Change Art Quilt_front(2)

Change
#3 in the Urban Series, Landmark Quarterly Challenge
Quilt #131

Y Mountain Provo(Y Mountain.  Photo courtesy of Judy Cannon)

This is the landmark I grew up with, a letter on a mountain in Provo, Utah.  Known as the “Y,” there are annual hikes, and a lighting of the letter on Homecoming.   I thought everyone had a mountain with a letter on it, but as I grew up and moved around, I found out that most of the world, and certainly the East Coast of the US, doesn’t.  Since I chose this idea for my landmark, I found there’s a whole Wikipedia page about these hillside letters.  Also known as “mountain monograms,” as one professor wrote in an article about the origins and the spread of these letters, I discovered that University of California-Berkeley was the first.

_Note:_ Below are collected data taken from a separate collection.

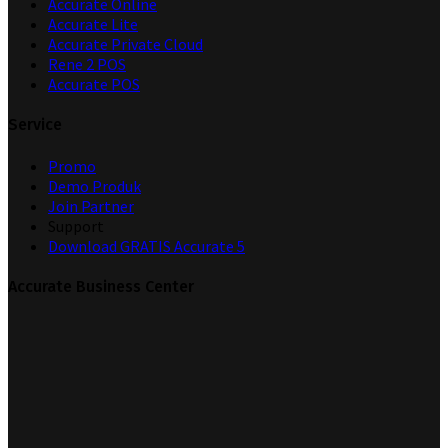
Accurate Online
Accurate Lite
Accurate Private Cloud
Rene 2 POS
Accurate POS
Service
Promo
Demo Produk
Join Partner
Support
Download GRATIS Accurate 5
Accurate Business Center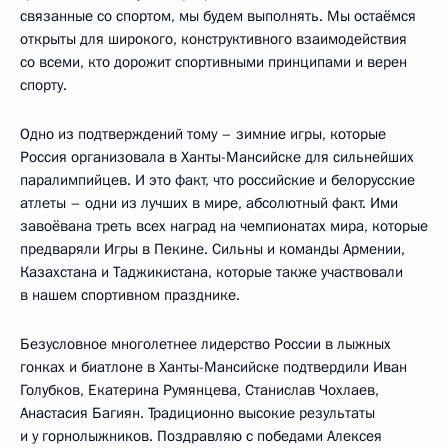
связанные со спортом, мы будем выполнять. Мы остаёмся
открыты для широкого, конструктивного взаимодействия
со всеми, кто дорожит спортивными принципами и верен
спорту.
Одно из подтверждений тому – зимние игры, которые
Россия организовала в Ханты-Мансийске для сильнейших
паралимпийцев. И это факт, что российские и белорусские
атлеты – одни из лучших в мире, абсолютный факт. Ими
завоёвана треть всех наград на чемпионатах мира, которые
предваряли Игры в Пекине. Сильны и команды Армении,
Казахстана и Таджикистана, которые также участвовали
в нашем спортивном празднике.
Безусловное многолетнее лидерство России в лыжных
гонках и биатлоне в Ханты-Мансийске подтвердили Иван
Голубков, Екатерина Румянцева, Станислав Чохлаев,
Анастасия Багиян. Традиционно высокие результаты
и у горнолыжников. Поздравляю с победами Алексея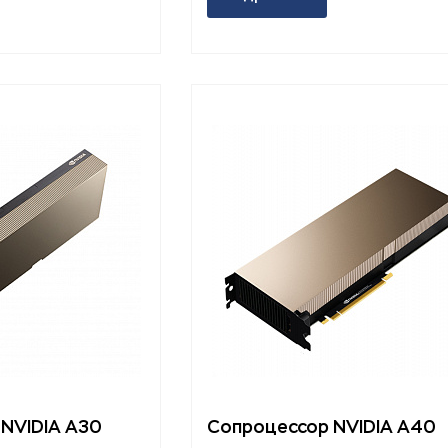
NVIDIA A30
Сопроцессор NVIDIA A40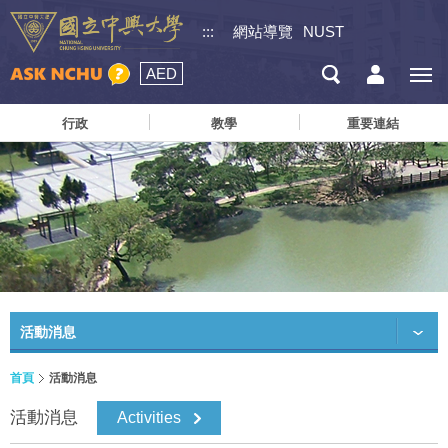
:::
網站導覽
NUST
AED
行政
教學
重要連結
活動消息
首頁
活動消息
活動消息
Activities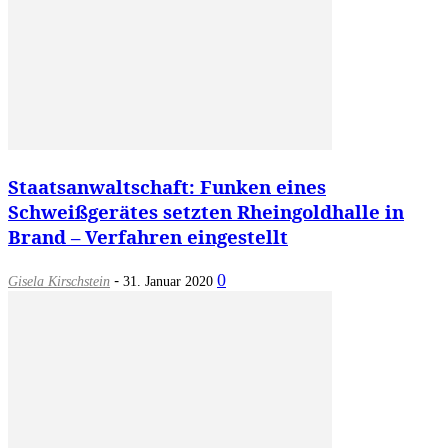
Staatsanwaltschaft: Funken eines
Schweißgerätes setzten Rheingoldhalle in
Brand – Verfahren eingestellt
-
0
Gisela Kirschstein
31. Januar 2020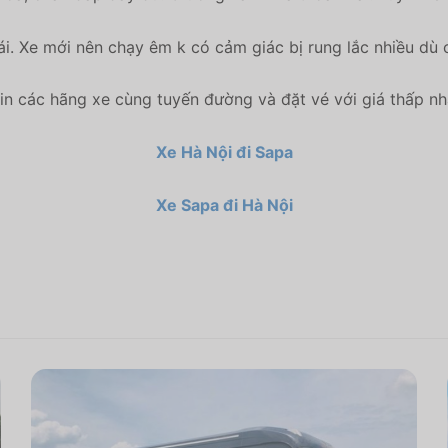
ái. Xe mới nên chạy êm k có cảm giác bị rung lắc nhiều dù
n các hãng xe cùng tuyến đường và đặt vé với giá thấp nh
Xe Hà Nội đi Sapa
Xe Sapa đi Hà Nội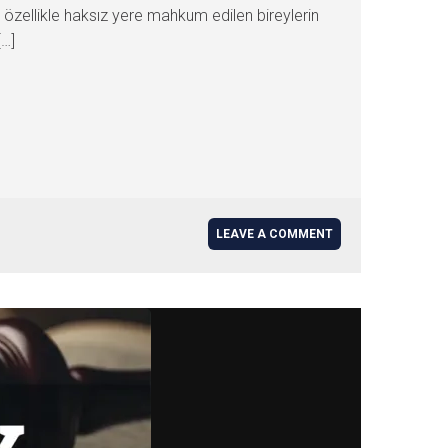
özellikle haksız yere mahkum edilen bireylerin
[…]
LEAVE A COMMENT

And here’s a map of these letter landmarks, mostly in the mountain west.  (Maybe because we have mountains?)

529px-Mountainmonograms

RS Mountain with Town

The movie Cars even used hillside letters on the mountain above Radiator Springs, the fictional small town in the movie.  The RS is just to the right of the stoplight.  (Sorry for the weird image, but I had to take a photo of my computer to get this shot.)  The mountain from another view:

RS Mountain

Columbia University in New York does have a “C” painted just above their boathouse on the Hudson River:

NYC_Hudson_Bridge_C_rock

Yet most people think of this when I say hillside letters. . .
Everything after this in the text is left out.